Als damals 20-Jähriger diente Garawski in einer weissrussichen Sondereinheit mit der Abkürzung «SOBR», wie das «St.Galler Tagblatt» schreibt. Damals verwandelte sich das Land unter Präsident Alexander Lukaschenko in eine Diktatur. Er schaltete die Opposition aus, indem er die wichtigsten Politiker verschwinden liess. Garawski gehörte gemäss der Zeitung zur Truppe, welche die Drecksarbeit erledigte.

Drei Politiker entführt

«Ich fühle mich ungerecht behandelt. Ich versuche zu helfen, ein Verbrechen aufzuklären, und gehe dafür ein grosses Risiko ein. Für mein Geständnis gilt in Weissrussland die Todesstrafe», sagt er in einem Interview gegenüber dem St.Galler Tagblatt. Die drei Morde täten im Leid.
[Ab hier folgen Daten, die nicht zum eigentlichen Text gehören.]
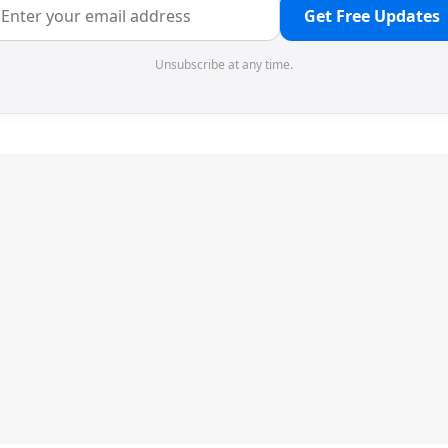
Get Free Updates
Unsubscribe at any time.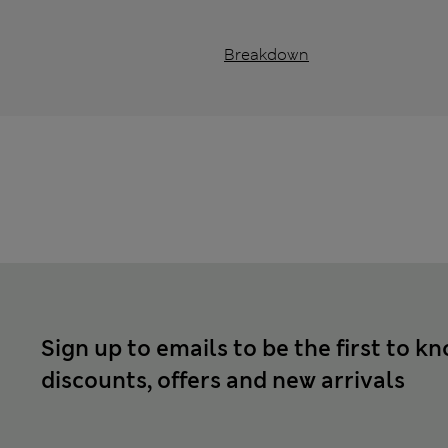
Breakdown
Sign up to emails to be the first to k
discounts, offers and new arrivals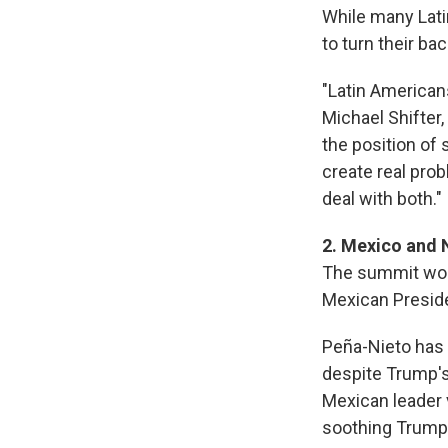
While many Lati
to turn their ba
"Latin American
Michael Shifter,
the position of s
create real pro
deal with both."
2. Mexico and
The summit woul
Mexican Preside
Peña-Nieto has i
despite Trump'
Mexican leader 
soothing Trump'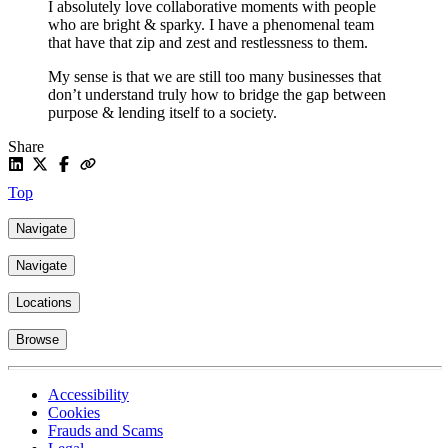
I absolutely love collaborative moments with people
who are bright & sparky. I have a phenomenal team
that have that zip and zest and restlessness to them.
My sense is that we are still too many businesses that
don’t understand truly how to bridge the gap between
purpose & lending itself to a society.
Share
Top
Navigate
Navigate
Locations
Browse
Accessibility
Cookies
Frauds and Scams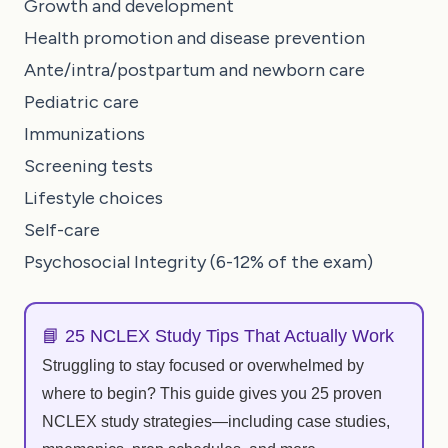
Growth and development
Health promotion and disease prevention
Ante/intra/postpartum and newborn care
Pediatric care
Immunizations
Screening tests
Lifestyle choices
Self-care
Psychosocial Integrity (6-12% of the exam)
📘 25 NCLEX Study Tips That Actually Work
Struggling to stay focused or overwhelmed by
where to begin? This guide gives you 25 proven
NCLEX study strategies—including case studies,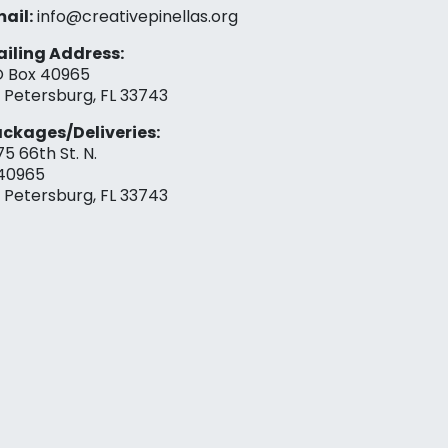
ail:
info@creativepinellas.org
iling Address:
 Box 40965
. Petersburg, FL 33743
ckages/Deliveries:
75 66th St. N.
40965
. Petersburg, FL 33743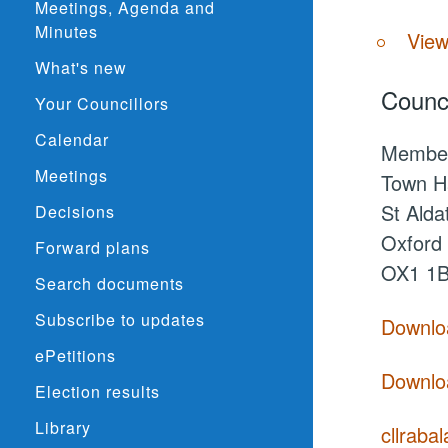
Meetings, Agenda and
Minutes
View
What's new
Counci
Your Councillors
Calendar
Membe
Meetings
Town Ha
St Alda
Decisions
Oxford
Forward plans
OX1 1
Search documents
Subscribe to updates
Downloa
ePetitions
Downloa
Election results
Library
cllraba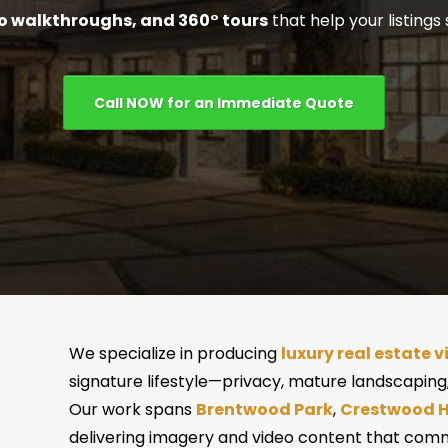
o walkthroughs, and 360° tours
that help your listings 
Call NOW for an Immediate Quote
We specialize in producing
luxury real estate v
signature lifestyle—privacy, mature landscaping,
Our work spans
Brentwood Park
,
Crestwood Hi
delivering imagery and video content that comm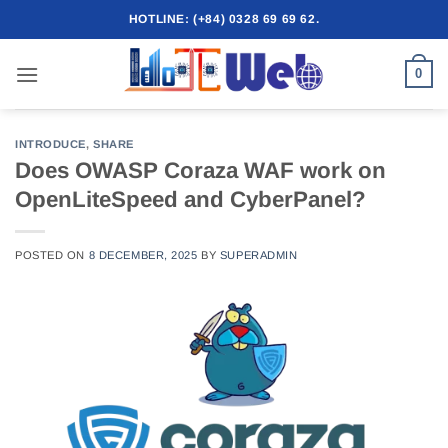
Skip
HOTLINE: (+84) 0328 69 69 62.
to
content
0
INTRODUCE
,
SHARE
Does OWASP Coraza WAF work on
OpenLiteSpeed ​​and CyberPanel?
POSTED ON
8 DECEMBER, 2025
BY
SUPERADMIN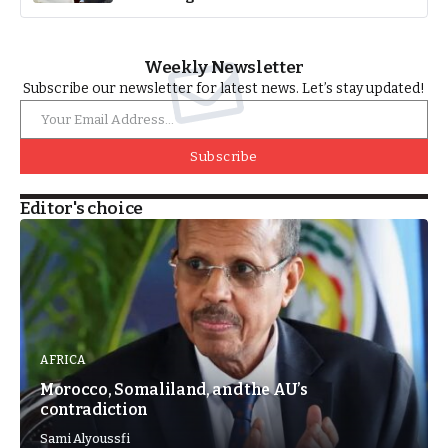
Weekly Newsletter
Subscribe our newsletter for latest news. Let’s stay updated!
Subscribe
Editor's choice
AFRICA
Morocco, Somaliland, and the AU’s
contradiction
Sami Alyoussfi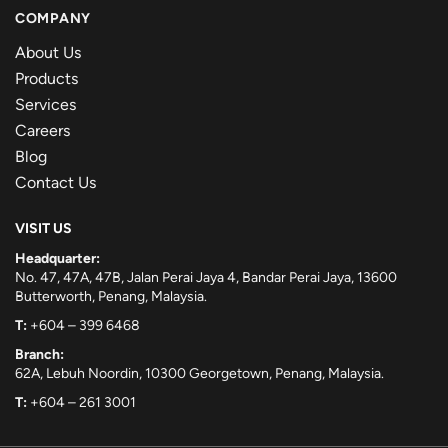
COMPANY
About Us
Products
Services
Careers
Blog
Contact Us
VISIT US
Headquarter:
No. 47, 47A, 47B, Jalan Perai Jaya 4, Bandar Perai Jaya, 13600
Butterworth, Penang, Malaysia.
T:
+604 – 399 6468
Branch:
62A, Lebuh Noordin, 10300 Georgetown, Penang, Malaysia.
T:
+604 – 261 3001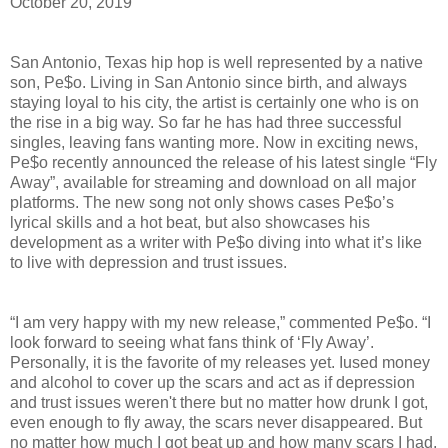
October 20, 2019
San Antonio, Texas hip hop is well represented by a native
son, Pe$o. Living in San Antonio since birth, and always
staying loyal to his city, the artist is certainly one who is on
the rise in a big way. So far he has had three successful
singles, leaving fans wanting more. Now in exciting news,
Pe$o recently announced the release of his latest single “Fly
Away”, available for streaming and download on all major
platforms. The new song not only shows cases Pe$o’s
lyrical skills and a hot beat, but also showcases his
development as a writer with Pe$o diving into what it’s like
to live with depression and trust issues.
“I am very happy with my new release,” commented Pe$o. “I
look forward to seeing what fans think of ‘Fly Away’.
Personally, it is the favorite of my releases yet. Iused money
and alcohol to cover up the scars and act as if depression
and trust issues weren't there but no matter how drunk I got,
even enough to fly away, the scars never disappeared. But
no matter how much I got beat up and how many scars I had,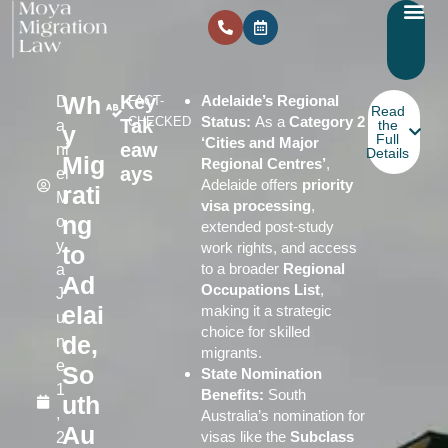
Wh
Key
Adelaide’s Regional
D
FACT-
Read
Status:
As a
Category 2
CHECKED
Tak
a
the
y
Full
‘Cities and Major
eaw
ni
Details
Mig
Regional Centres’
,
ays
el
Adelaide offers
priority
rati
M
visa processing
,
ng
o
extended post-study
y
work rights, and access
to
to a broader
Regional
a
Ad
Occupations List
,
J
elai
making it a strategic
u
choice for skilled
de,
n
migrants.
e
So
State Nomination
1
Benefits:
South
uth
,
Australia’s nomination for
Au
visas like the
Subclass
2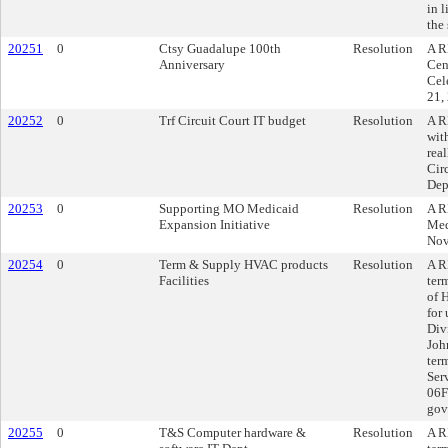
in 
the
20251
0
Ctsy Guadalupe 100th
Resolution
A R
Anniversary
Cen
Cel
21,
20252
0
Trf Circuit Court IT budget
Resolution
A R
wit
rea
Cir
Dep
20253
0
Supporting MO Medicaid
Resolution
A R
Expansion Initiative
Med
Nov
20254
0
Term & Supply HVAC products
Resolution
A R
Facilities
ter
of 
for
Div
Joh
ter
Ser
06F
gov
20255
0
T&S Computer hardware &
Resolution
A R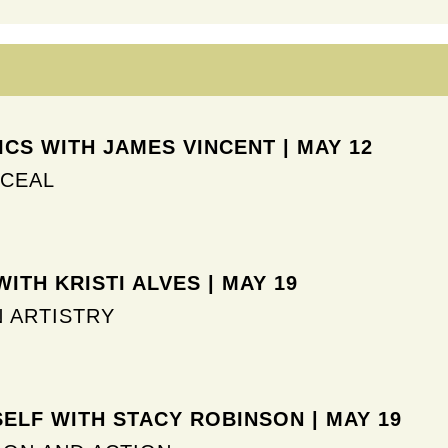
CS WITH JAMES VINCENT | MAY 12
NCEAL
ITH KRISTI ALVES | MAY 19
N ARTISTRY
SELF WITH STACY ROBINSON | MAY 19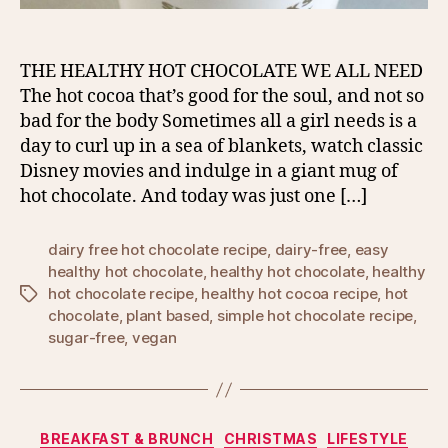
THE HEALTHY HOT CHOCOLATE WE ALL NEED
The hot cocoa that’s good for the soul, and not so
bad for the body Sometimes all a girl needs is a
day to curl up in a sea of blankets, watch classic
Disney movies and indulge in a giant mug of
hot chocolate. And today was just one […]
dairy free hot chocolate recipe
,
dairy-free
,
easy
healthy hot chocolate
,
healthy hot chocolate
,
healthy
hot chocolate recipe
,
healthy hot cocoa recipe
,
hot
Tags
chocolate
,
plant based
,
simple hot chocolate recipe
,
sugar-free
,
vegan
Categories
BREAKFAST & BRUNCH
CHRISTMAS
LIFESTYLE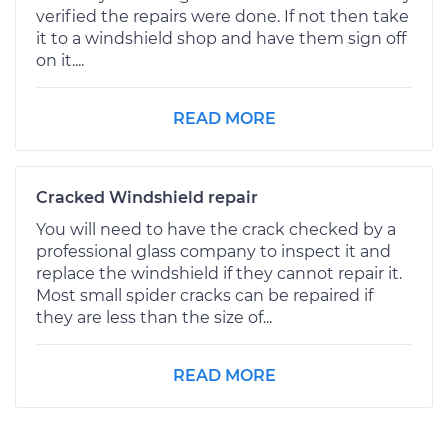
verified the repairs were done. If not then take
it to a windshield shop and have them sign off
on it....
READ MORE
Cracked Windshield repair
You will need to have the crack checked by a
professional glass company to inspect it and
replace the windshield if they cannot repair it.
Most small spider cracks can be repaired if
they are less than the size of...
READ MORE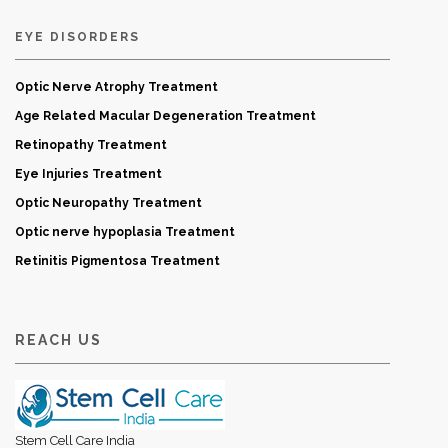
EYE DISORDERS
Optic Nerve Atrophy Treatment
Age Related Macular Degeneration Treatment
Retinopathy Treatment
Eye Injuries Treatment
Optic Neuropathy Treatment
Optic nerve hypoplasia Treatment
Retinitis Pigmentosa Treatment
REACH US
Stem Cell Care India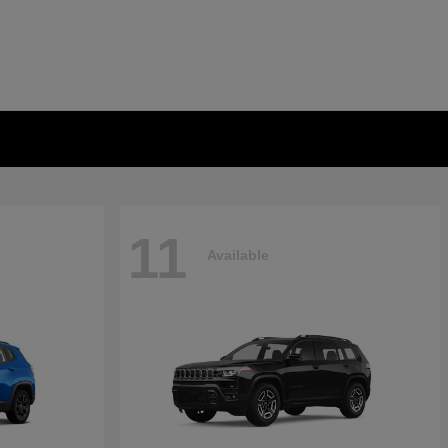
11
Available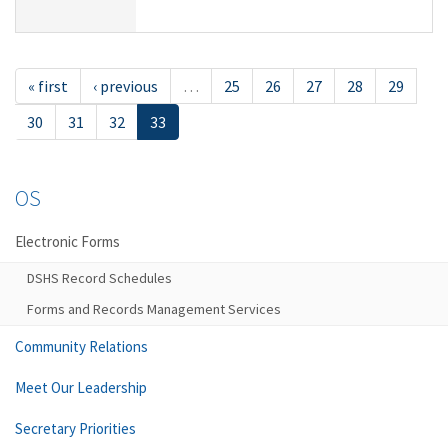
« first
‹ previous
…
25
26
27
28
29
30
31
32
33
OS
Electronic Forms
DSHS Record Schedules
Forms and Records Management Services
Community Relations
Meet Our Leadership
Secretary Priorities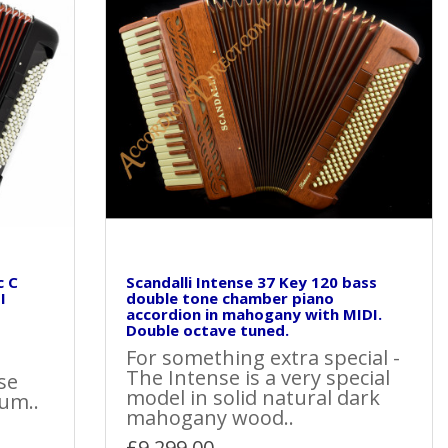
c C
Scandalli Intense 37 Key 120 bass
I
double tone chamber piano
accordion in mahogany with MIDI.
Double octave tuned.
For something extra special -
The Intense is a very special
se
model in solid natural dark
um..
mahogany wood..
£9,299.00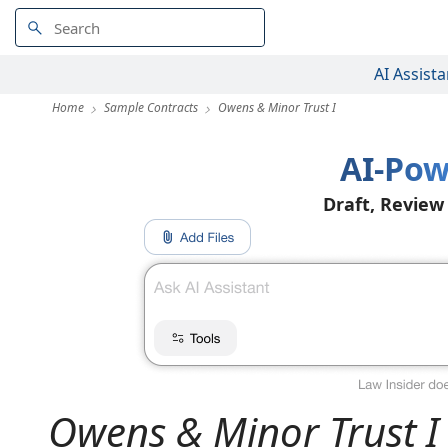
AI Assista
Home
Sample Contracts
Owens & Minor Trust I
AI-Pow
Draft, Review
Owens & Minor Trust I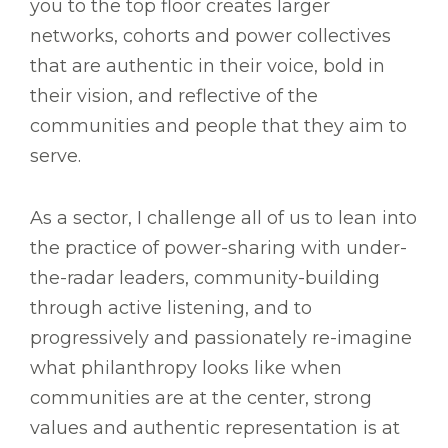
you to the top floor creates larger
networks, cohorts and power collectives
that are authentic in their voice, bold in
their vision, and reflective of the
communities and people that they aim to
serve.
As a sector, I challenge all of us to lean into
the practice of power-sharing with under-
the-radar leaders, community-building
through active listening, and to
progressively and passionately re-imagine
what philanthropy looks like when
communities are at the center, strong
values and authentic representation is at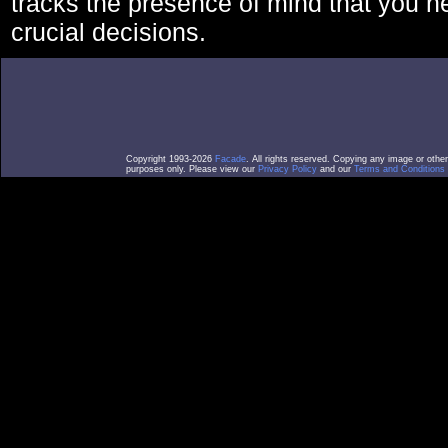
tracks the presence of mind that you 
crucial decisions.
Copyright 1993-2026
Facade
. All rights reserved. Copying any image or othe
purposes only. Please view our
Privacy Policy
and our
Terms and Conditions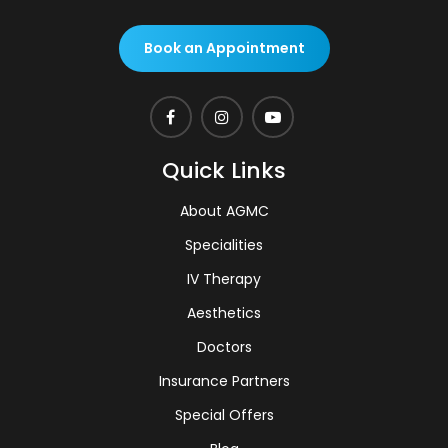
Book an Appointment
Quick Links
About AGMC
Specialities
IV Therapy
Aesthetics
Doctors
Insurance Partners
Special Offers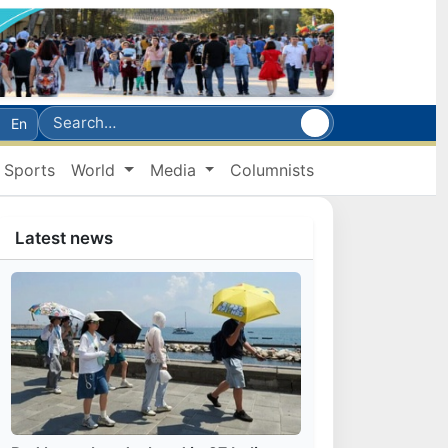
En
Sports
World
Media
Columnists
Latest news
Er führte mehrere Befehle seines Kommandanten Dmitri Pawlitschenko in der Sondereinheit durch und entführte drei Politiker, welche anschliessend erschossen wurden.

Später sei Garawski bewusst geworden, dass dies nicht richtig war. Gegenüber dem St.Galler Tagblatt erklärt er, dass er in die Schweiz geflohen sei und im Asylprozess dem Kanton St.Gallen zugeteilt worden war. Deshalb steht er in St.Gallen vor Gericht.

Dreijährige Freiheitsstrafe beantragt

Es sei das erste Mal, dass ein Gericht ein wichtiges Kapitel in der Geschichte Weissrusslands untersuche. Bis heute würden die Umstände als ungeklärt gelten, unter denen die Oppositionellen damals verschwanden.

Die St.Galler Staatsanwaltschaft beantrage für Juri Garawski eine dreijährige Freiheitsstrafe. Davon müsste er ein Jahr im Gefängnis absitzen. Der Staatsanwalt sei sich aber selber nicht hundertprozentig sicher, ob Garawskis Geschichte stimme. Deshalb stelle er die Richter vor die Wahl.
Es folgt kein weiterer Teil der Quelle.